Collected data entries:

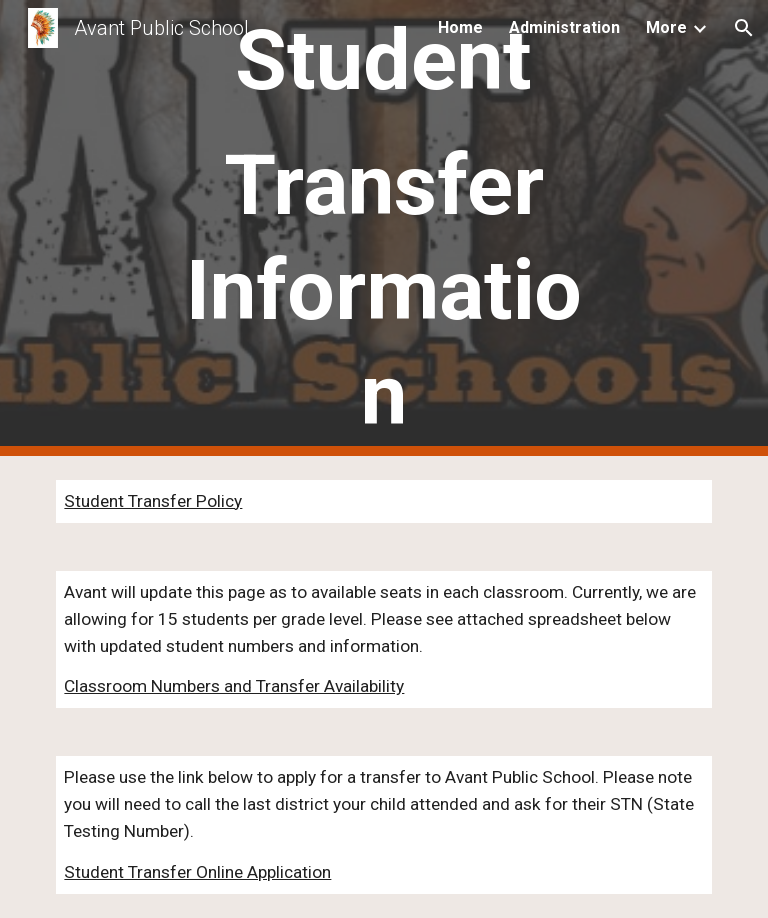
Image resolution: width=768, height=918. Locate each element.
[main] (383, 228)
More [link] (666, 27)
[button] (744, 28)
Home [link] (460, 27)
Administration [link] (564, 27)
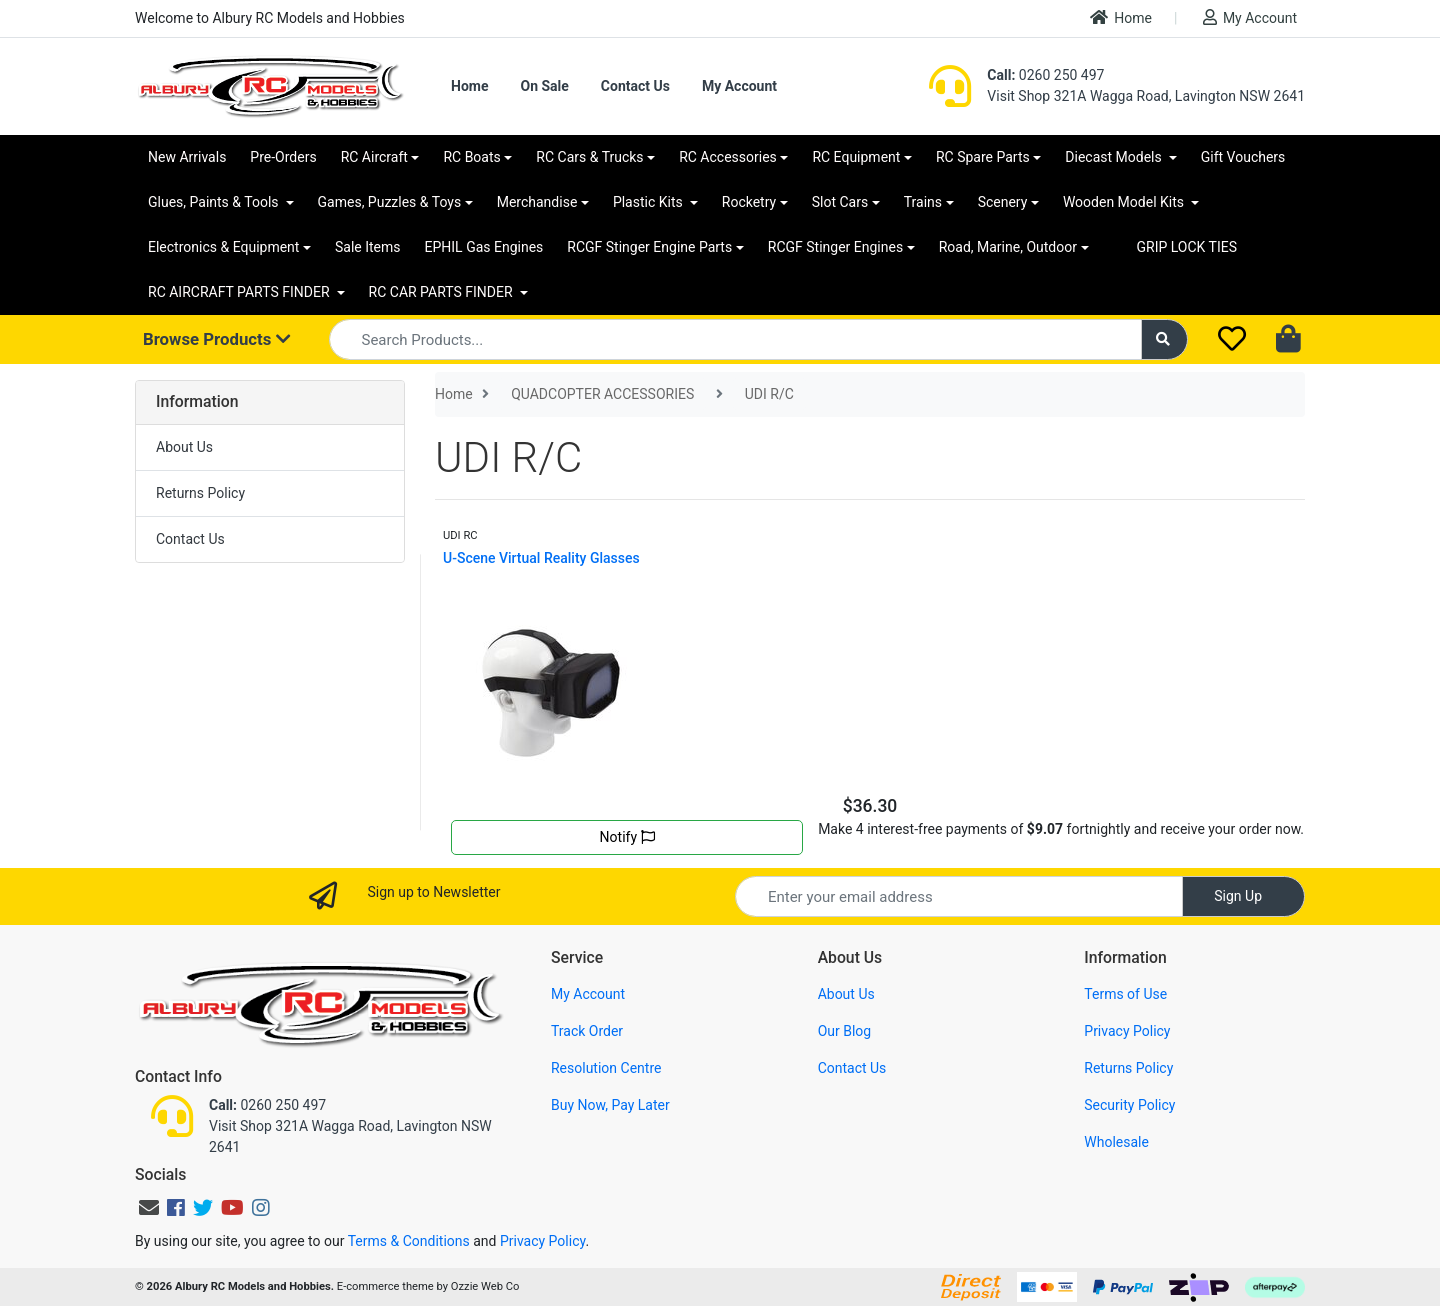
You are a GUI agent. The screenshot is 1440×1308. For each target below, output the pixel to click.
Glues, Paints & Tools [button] (215, 202)
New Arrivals (187, 157)
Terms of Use (1125, 994)
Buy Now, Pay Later (610, 1105)
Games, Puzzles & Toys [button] (390, 202)
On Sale (544, 86)
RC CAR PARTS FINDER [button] (442, 292)
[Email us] (149, 1208)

- [EXERCISE REQUIREMENTS] Please give the entries again word for word, without any pictures.

- [EXERCISE ANSWER]
Image resolution: width=768, height=918. Locate each element.
[main] (383, 228)
More [link] (666, 27)
[button] (744, 28)
Home [link] (460, 27)
Administration [link] (564, 27)
You are a GUI agent. The screenshot is 1440×1308. For each target below, output the pixel to click.
Glues, Paints & Tools [button] (215, 202)
New Arrivals (187, 157)
Terms of Use (1125, 994)
Buy Now, Pay Later (610, 1105)
Games, Puzzles & Toys [button] (390, 202)
On Sale (544, 86)
RC CAR PARTS FINDER [button] (442, 292)
[Email us] (149, 1208)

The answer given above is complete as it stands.